Parcels Through Time: Using Parcel Data to Assess Economic Changes
A one-weekend project as part of the Hennepin County Geo:Code event.
Michael A, Jacob D, Kristin M, Eero K, Rosie H
Our team’s goal was to investigate some possible uses for historical information at the parcel level. As a proof of concept, we choose to look at how the development of the Blue Line and the Target Field affected nearby property values. A stretch goal was to to analyze the effect of teardowns (replacement of low value homes with much more costly new homes) on the value of nearby homes, since that was a hot issue last year in Southwest Mpls.
Initially, it appeared that parcel level data over multiple years was not available, though the Minneapolis web site (http://apps.ci.minneapolis.mn.us/AddressPortalApp/) allows one to view the history for any one parcel back to 1988
Kristen found that Metro GIS actually provides seven county parcel data for 2002 to 2011. Later years are available by contacting the county. We decided to focus on Hennepin county.
In some cases, the Hennepin county data is actually gathered by the municipality, such as by Minneapolis.
Mid-afternoon on the first day we found that the city had done a map aimed at some of the same questions http://hennepin.maps.arcgis.com/apps/StorytellingSwipe/index.html?appid=0721185e3625452192fc957be4556b2b&webmap=ee4c3f89eac640928118f9cf8dc7e586
Unfortunately, this map does not give the reader a way to compare the changes in estimated property values in the focus areas versus changes that were occurring in other parts of the city. Although the data are made available for use in ArcGIS Online, it seems that ESRI does not allow someone else to add additional attributes, even on their own map.
We spent time with the challenges of working with datasets that have 300 thousand features. This is well above the limits for the free version of ArcGIS Online, and even with Kristen’s subscription it took forever to load the data for a single county for a single year. I loaded QGIS and began the process of loading and massaging the data. Although the user interface for QGIS is non-intuitive for beginners, it does seem to have all the capabilities that we need.
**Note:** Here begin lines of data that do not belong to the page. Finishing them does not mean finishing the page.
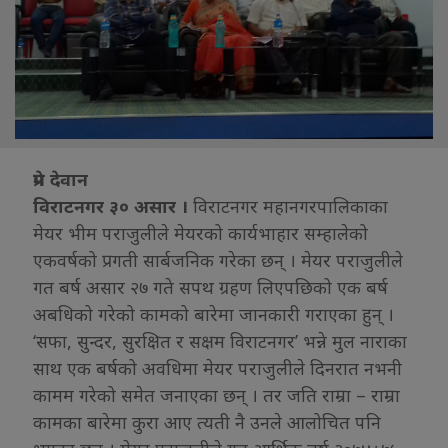
प्रेम देवान
विराटनगर ३० असार ।
विराटनगर महानगरपालिकाका
मेयर भीम पराजुलीले मेयरको कार्यभाहार सम्हालेको
एकवर्षको प्रगती सार्बजनिक गरेका छन् । मेयर पराजुलीले
गत बर्ष असार २७ गते सपथ ग्रहण लिएपछिको एक बर्ष
अबधिको गरेको कामको बारेमा जानकारी गराएका हुन् ।
‘सफा, सुन्दर, सुरक्षित र सक्षम विराटनगर’ भन्ने मुल नाराका
साथ एक बर्षको अवधिमा मेयर पराजुलीले दिनरात नभनी
कामम गरेको समेत जनाएका छन् । तर जति राम्रा – राम्रा
कामका बारेमा कुरा आए त्यती नै उनले आलोचित पनि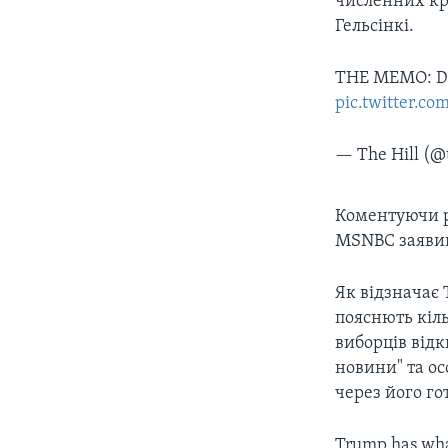
численних кр
Гельсінкі.
THE MEMO: Dem
pic.twitter.c
— The Hill (@
Коментуючи р
MSNBC заявив
Як відзначає 
пояснють кіл
виборців відк
новини" та о
через його го
Trump has what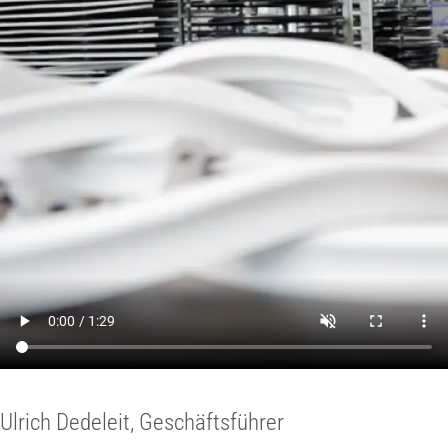
Ulrich Dedeleit, Geschäftsführer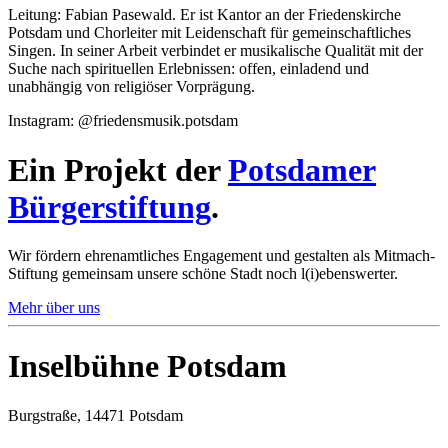
Leitung: Fabian Pasewald. Er ist Kantor an der Friedenskirche
Potsdam und Chorleiter mit Leidenschaft für gemeinschaftliches
Singen. In seiner Arbeit verbindet er musikalische Qualität mit der
Suche nach spirituellen Erlebnissen: offen, einladend und
unabhängig von religiöser Vorprägung.
Instagram: @friedensmusik.potsdam
Ein Projekt der
Potsdamer
Bürgerstiftung
.
Wir fördern ehrenamtliches Engagement und gestalten als Mitmach-
Stiftung gemeinsam unsere schöne Stadt noch l(i)ebenswerter.
Mehr über uns
Inselbühne Potsdam
Burgstraße, 14471 Potsdam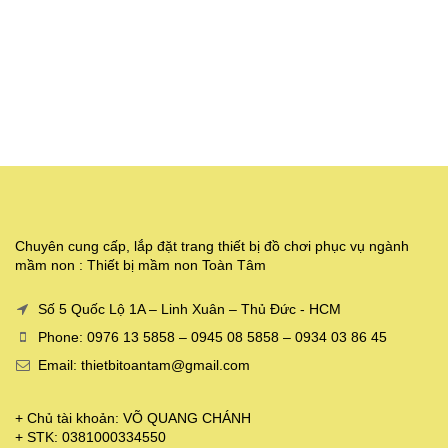
Chuyên cung cấp, lắp đặt trang thiết bị đồ chơi phục vụ ngành
mầm non : Thiết bị mầm non Toàn Tâm
Số 5 Quốc Lộ 1A – Linh Xuân – Thủ Đức - HCM
Phone: 0976 13 5858 – 0945 08 5858 – 0934 03 86 45
Email: thietbitoantam@gmail.com
+ Chủ tài khoản: VÕ QUANG CHÁNH
+ STK: 0381000334550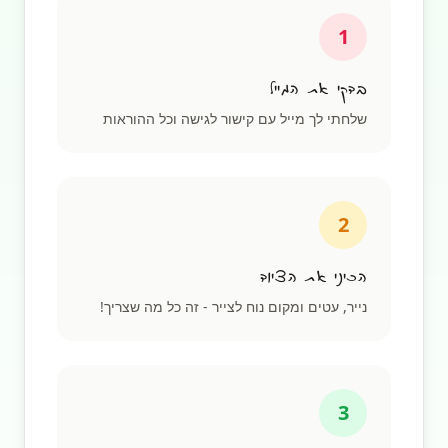
1
בדקי את המייל
שלחתי לך מייל עם קישור לגישה וכל ההוראות
2
הכיני את הציוד
נייר, עטים ומקום נוח לצייר - זה כל מה שצריך!
3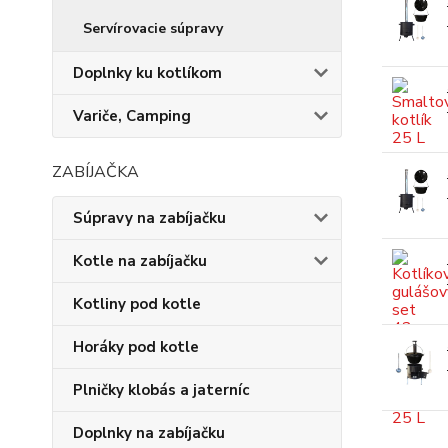
Servírovacie súpravy
Doplnky ku kotlíkom
Variče, Camping
ZABÍJAČKA
Súpravy na zabíjačku
Kotle na zabíjačku
Kotliny pod kotle
Horáky pod kotle
Plničky klobás a jaterníc
Doplnky na zabíjačku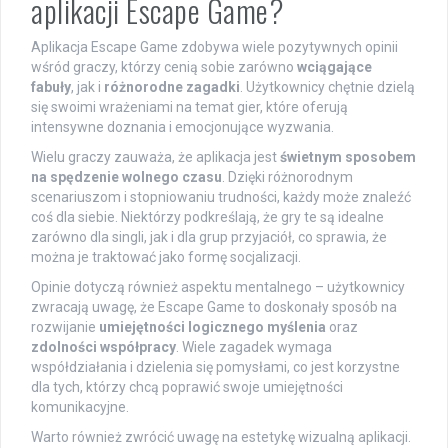
aplikacji Escape Game?
Aplikacja Escape Game zdobywa wiele pozytywnych opinii
wśród graczy, którzy cenią sobie zarówno
wciągające
fabuły
, jak i
różnorodne zagadki
. Użytkownicy chętnie dzielą
się swoimi wrażeniami na temat gier, które oferują
intensywne doznania i emocjonujące wyzwania.
Wielu graczy zauważa, że aplikacja jest
świetnym sposobem
na spędzenie wolnego czasu
. Dzięki różnorodnym
scenariuszom i stopniowaniu trudności, każdy może znaleźć
coś dla siebie. Niektórzy podkreślają, że gry te są idealne
zarówno dla singli, jak i dla grup przyjaciół, co sprawia, że
można je traktować jako formę socjalizacji.
Opinie dotyczą również aspektu mentalnego – użytkownicy
zwracają uwagę, że Escape Game to doskonały sposób na
rozwijanie
umiejętności logicznego myślenia
oraz
zdolności współpracy
. Wiele zagadek wymaga
współdziałania i dzielenia się pomysłami, co jest korzystne
dla tych, którzy chcą poprawić swoje umiejętności
komunikacyjne.
Warto również zwrócić uwagę na estetykę wizualną aplikacji.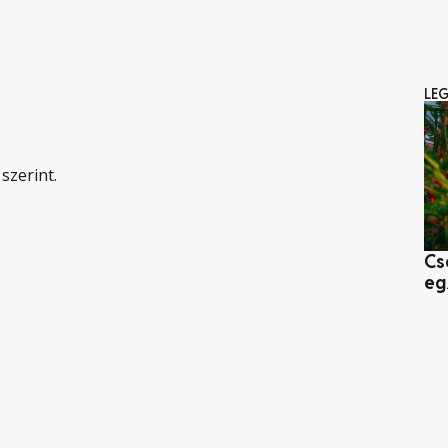
LE
szerint.
Cs
eg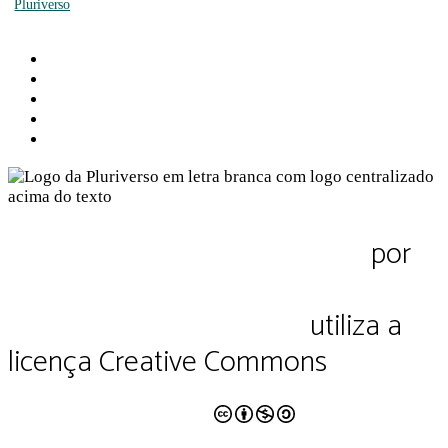
Sobre a Pluriverso
Sobre nós
Contato
Política de Privacidade
Termos de Uso
Pluriverso Diálogo de saberes
por
Pluriverso Coletivo de serviços em
educação e cultura Ltda.
utiliza a
licença Creative Commons
CC BY-NC-SA 4.0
We looked several options for dealing with the temporal nature of the data. Ideally, all the data would be in a single dataset and we could compute year-over-year changes using a query that joined to the previous year. Instead, I imported each year’s data as a separate layer, created an explicit join to the previous year and made a new attribute that was the ratio between the EMV and the EMV from the layer for the previous year. We found that the datasets in the MetroGIS lacked an attribute to indicate whether a parcel was residential. That should be available from http://gis.hennepin.opendata.arcgis.com, but that server hung when we tried to download the Parcel Base data set. This should be fixed now, but in the meantime we were fortunate that Jessie had the data sets on a thumb drive. I added a layer with the Parcel Base. Because the county data uses PID whereas the MetroGIS files had a PIN that included the county identifier as part of the PIN, I added a new attribute to Parcel Base. Then I could join on the PIN and create a map that was filtered to just the residential, single family, properties. I also installed the open-layers plugin for QGIS and added the STAMEN-Toner as a basemap. We felt that it was important to provide the reader with an understanding of how the changes in an area compared with other parts of the city. In this simple version of the map, parcel that changed more that the city-wide median are shown in green whereas the one in red appreciated less than the city-wide median. Staticversion of the map is here: https://drive.google.com/file/d/0B01Y2vB76OvcSHJ5VWRndXVPR2c/view?usp=sharing
Kelly pointed us to this article that looked at non-residential land values along the Hiawatha line http://www.cts.umn.edu/Publications/ResearchReports/reportdetail.html?id=1922 I haven’t had a chance to read it.
All of this was predicated on our assumption that the Estimated Market Value was a good set of raw data. However, discussions with several county employees revealed that the assessment process has some quirks that mean that our map reflects the assessment algorithm as much as it reflects the true changes in the local economics. In particular, estimated property values are changed each year based on some sort of average of sale prices for the neighborhood and city. Since a neighborhood may include properties both near to and far from a new development like the Blue Line, the parcel-level estimate is not really at the fine spatial level that it would seem. Since it is based on sale prices, it might make more sense to go back to that raw data, but that is a challenge for another day. It also sent us in search of better measures of local economic activity. Tax receipts? rents?